Ethiopian Community

Voices from the field

Commemorating the Anniversary of Operation Solomon

By Rachel Levin

Every Sunday afternoon from July 2009 to May 2010, I would ride a small bus down a windy road from the center of Jerusalem to Mevasseret Tzion with some of my Hebrew Union College classmates. We would drive past the Mevasseret mall to the Ethiopian Absorption center and spend two hours playing games, coloring, or walking to the mall with “our kids”— new olim from Ethiopia. This is where my love and appreciation of the Ethiopian Jewish community (Beta Israel) began.

Rachel Levin with young Ethiopian immigrant to Israel

Every May 24 we commemorate the anniversary of Operation Solomon (1991) and recognize the journey of Ethiopian Jewish immigrants. Operation Solomon was a covert rescue mission that occurred in 1991 in response to political instability in Ethiopia as the ruling government faced attacks from rebel parties. Fearing that the situation for the Beta Israel would decline rapidly, Israel moved to transport as many people to Israel as quickly as possible. The operation lasted less than 36 hours and brought 14,400 Ethiopian Jews to Israel from refugee camps in Addis Ababa, the Ethiopian capital city.

Upon arrival in Israel, Ethiopian Jewish immigrants needed to adapt to a new life in a very different country- culturally, economically, and technologically. “My kids” initially introduced themselves with a Hebrew and Amharic name, showing their relation to both elements of their new identities. Since the Jewish population had been isolated for centuries in Ethiopia, their Judaism developed separately from the rest of the world.  Holidays, laws, traditions, and symbols that are derived from post-biblical texts, such as Chanukkah, Purim, and the Star of David, were entirely unfamiliar to the community. Their Torah, known as the Orit, is written in Ge’ez, the script of an extinct language, and rabbis are known as kessim. Before entering Israel, most were unaware of the fact that fair-skinned Jews existed.

Since arriving, many members of the community have learned how to integrate Ethiopian cultural practices into their daily routine in Israel. Some families gather at the end of each day to participate in an Ethiopian coffee ceremony during which they drink three small cups of coffee and discuss their day in a relaxed atmosphere.
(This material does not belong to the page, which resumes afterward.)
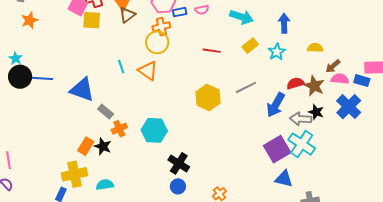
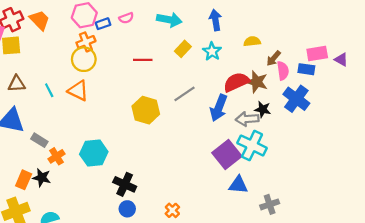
brown triangle: (127, 15) -> (17, 84), moved, turned 42
pink semicircle: (340, 79) -> (283, 71), turned 84
red semicircle: (295, 83) -> (236, 82), size x1.4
In customary Ethiopian fashion, stews are served on top of a large piece of traditional Ethiopian bread, called injera, and are shared between family and friends. 

The community has also achieved formal recognition among the greater Israeli population.  In 2008, Sigd, a holiday that celebrates receiving the Torah from Sinai, became an Israeli national holiday and the Ministry of Education incorporated it into the classroom curriculum.  The music and rhythms of Ethiopia have made their way into popular Israeli music and youth villages are engaging in new ways to create the most successful learning environments for immigrants to adapt to Israel.

With every anniversary of Operation Solomon, we remember that incredible day when 14,400 Ethiopian immigrants arrived on Israel’s soil, many kissing the ground in relief and joy. I know that I will be thinking about their journey from Ethiopia to Israel and about “my kids” who impacted my own experiences of living in Israel.